Retype exactly the lines from the one holding "The height and width of the screenshot is (2576, 238)." through the final line of the data, both included.

·····

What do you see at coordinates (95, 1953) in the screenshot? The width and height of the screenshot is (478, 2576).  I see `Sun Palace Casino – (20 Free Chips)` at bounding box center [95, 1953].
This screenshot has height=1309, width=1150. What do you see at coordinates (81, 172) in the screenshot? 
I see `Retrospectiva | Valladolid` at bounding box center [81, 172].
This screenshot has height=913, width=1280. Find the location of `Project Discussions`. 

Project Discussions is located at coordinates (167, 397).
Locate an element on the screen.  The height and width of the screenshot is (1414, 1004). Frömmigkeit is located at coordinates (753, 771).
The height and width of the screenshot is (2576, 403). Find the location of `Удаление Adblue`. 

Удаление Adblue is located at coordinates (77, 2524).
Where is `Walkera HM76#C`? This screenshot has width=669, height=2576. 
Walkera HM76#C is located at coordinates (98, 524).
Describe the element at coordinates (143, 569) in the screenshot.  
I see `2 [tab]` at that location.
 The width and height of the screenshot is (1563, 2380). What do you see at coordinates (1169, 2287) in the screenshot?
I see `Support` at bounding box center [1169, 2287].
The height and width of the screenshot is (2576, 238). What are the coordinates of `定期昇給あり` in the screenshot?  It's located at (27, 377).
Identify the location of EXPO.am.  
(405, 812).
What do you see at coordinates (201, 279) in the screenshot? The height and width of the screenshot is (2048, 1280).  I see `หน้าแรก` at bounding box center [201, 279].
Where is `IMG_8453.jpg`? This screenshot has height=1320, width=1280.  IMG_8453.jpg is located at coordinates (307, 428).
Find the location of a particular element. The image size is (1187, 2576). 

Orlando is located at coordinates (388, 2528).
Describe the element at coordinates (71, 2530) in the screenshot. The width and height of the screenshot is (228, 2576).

·····

→ **ANSWER TO THIS TASK**:
The height and width of the screenshot is (2576, 238). What are the coordinates of `定期昇給あり` in the screenshot?  It's located at (27, 377).
Identify the location of EXPO.am.  
(405, 812).
What do you see at coordinates (201, 279) in the screenshot? The height and width of the screenshot is (2048, 1280).  I see `หน้าแรก` at bounding box center [201, 279].
Where is `IMG_8453.jpg`? This screenshot has height=1320, width=1280.  IMG_8453.jpg is located at coordinates (307, 428).
Find the location of a particular element. The image size is (1187, 2576). 

Orlando is located at coordinates (388, 2528).
Describe the element at coordinates (71, 2530) in the screenshot. The width and height of the screenshot is (228, 2576).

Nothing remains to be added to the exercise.